Er tat es. Ruhe trat ein.
Aber es war nur eine äußere Ruhe.
Petra jedenfalls fand keine, auch als alle gingen. Sie begleitete Marcell bis zur Haustür.
„Mit meinen nächsten Lichtbildern komme ich nicht wieder her“, sagte er zum Abschied und lächelte ein wenig verzerrt, „du kannst nichts dafür, aber diese Banausenbande ...“
„Das sind sie im Grunde gar nicht“, verteidigte Petra schwach. „Bestimmt nicht. Manchmal kommt man in eine Stimmung und steckt die andern an ...“
„Ach – –“ Marcell stand da und drückte seine Mappe mit den Dia-Kästen an sich, als seien sie Kinder, denen man weh getan hat. Auf einmal fragte er heftig:
„Und du? Warum reist du? Auch aus solch blöden Gründen? Um dich zu bewähren oder Selbstbewußtsein zu bekommen oder wie – na, wie besagte goetheähnliche Großmutter?“
„Ich reise ja gar nicht, ich komme nie dazu“, dachte Petra erschrocken, sagte es aber nicht. Sie konnte es gar nicht sagen, denn plötzlich hatte Marcell sie umfaßt und an sich gepreßt, daß ihr der Atem ausging.

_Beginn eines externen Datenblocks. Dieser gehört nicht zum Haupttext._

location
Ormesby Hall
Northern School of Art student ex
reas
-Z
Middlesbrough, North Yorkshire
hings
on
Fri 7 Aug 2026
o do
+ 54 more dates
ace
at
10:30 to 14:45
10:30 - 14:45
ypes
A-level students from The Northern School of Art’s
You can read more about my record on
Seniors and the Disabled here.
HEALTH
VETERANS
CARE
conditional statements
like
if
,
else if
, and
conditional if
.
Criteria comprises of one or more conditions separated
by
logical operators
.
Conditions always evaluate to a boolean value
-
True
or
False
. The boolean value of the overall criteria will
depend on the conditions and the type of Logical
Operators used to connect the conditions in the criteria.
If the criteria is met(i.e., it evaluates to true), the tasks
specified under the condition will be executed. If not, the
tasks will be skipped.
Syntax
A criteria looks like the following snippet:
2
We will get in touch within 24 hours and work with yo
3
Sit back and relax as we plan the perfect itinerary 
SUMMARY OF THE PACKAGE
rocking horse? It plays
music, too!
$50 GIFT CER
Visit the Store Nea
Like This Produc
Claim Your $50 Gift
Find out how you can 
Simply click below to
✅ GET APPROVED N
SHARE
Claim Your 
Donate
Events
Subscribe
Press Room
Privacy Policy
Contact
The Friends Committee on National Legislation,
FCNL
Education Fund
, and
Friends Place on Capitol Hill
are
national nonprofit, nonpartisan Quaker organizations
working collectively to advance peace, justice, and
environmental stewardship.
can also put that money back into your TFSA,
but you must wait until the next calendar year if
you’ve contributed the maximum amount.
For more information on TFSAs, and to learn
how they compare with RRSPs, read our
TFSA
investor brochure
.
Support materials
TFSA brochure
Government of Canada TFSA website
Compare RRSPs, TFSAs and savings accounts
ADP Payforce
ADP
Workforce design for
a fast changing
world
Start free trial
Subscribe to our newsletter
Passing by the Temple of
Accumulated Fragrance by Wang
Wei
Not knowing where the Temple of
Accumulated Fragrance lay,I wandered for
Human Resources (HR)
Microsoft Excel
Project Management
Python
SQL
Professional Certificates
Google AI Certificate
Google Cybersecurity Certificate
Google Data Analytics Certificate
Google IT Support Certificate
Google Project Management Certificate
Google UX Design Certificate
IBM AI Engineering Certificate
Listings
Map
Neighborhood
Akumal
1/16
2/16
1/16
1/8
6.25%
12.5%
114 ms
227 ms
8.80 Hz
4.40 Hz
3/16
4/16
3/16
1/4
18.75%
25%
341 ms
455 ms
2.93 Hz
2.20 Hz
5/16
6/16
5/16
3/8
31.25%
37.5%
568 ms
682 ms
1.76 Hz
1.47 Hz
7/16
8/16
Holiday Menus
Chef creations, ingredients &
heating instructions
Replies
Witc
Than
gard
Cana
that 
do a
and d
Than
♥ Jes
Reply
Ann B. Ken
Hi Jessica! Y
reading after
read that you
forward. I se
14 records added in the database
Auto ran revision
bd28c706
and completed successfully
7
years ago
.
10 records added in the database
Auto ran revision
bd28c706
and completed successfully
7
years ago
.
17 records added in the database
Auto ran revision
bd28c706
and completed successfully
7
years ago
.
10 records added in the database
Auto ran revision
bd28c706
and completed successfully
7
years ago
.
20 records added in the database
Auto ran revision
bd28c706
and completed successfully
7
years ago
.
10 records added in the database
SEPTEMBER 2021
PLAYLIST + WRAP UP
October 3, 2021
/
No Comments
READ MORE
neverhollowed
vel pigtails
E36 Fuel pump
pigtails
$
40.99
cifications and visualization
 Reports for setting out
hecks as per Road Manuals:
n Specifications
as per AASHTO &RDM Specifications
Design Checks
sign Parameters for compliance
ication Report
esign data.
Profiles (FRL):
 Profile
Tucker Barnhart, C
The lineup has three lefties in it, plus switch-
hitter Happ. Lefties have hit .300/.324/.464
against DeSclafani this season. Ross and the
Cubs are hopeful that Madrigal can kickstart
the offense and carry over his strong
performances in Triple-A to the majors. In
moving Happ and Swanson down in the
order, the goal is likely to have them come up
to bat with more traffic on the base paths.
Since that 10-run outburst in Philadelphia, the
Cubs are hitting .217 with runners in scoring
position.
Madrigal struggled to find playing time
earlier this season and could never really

„Niemand versteht mich, niemand“, flüsterte er. „Alle sind so – so ... Petra, verstehst du mich? Du bist so freundlich mit allen, gehst auf jeden ein, und mich – mich –“
Er schwieg. Petra war so verwundert über diesen Ausbruch, daß sie im Moment kein Wort fand. Da sprach er schon weiter, leise, aber heftig, leidenschaftlich.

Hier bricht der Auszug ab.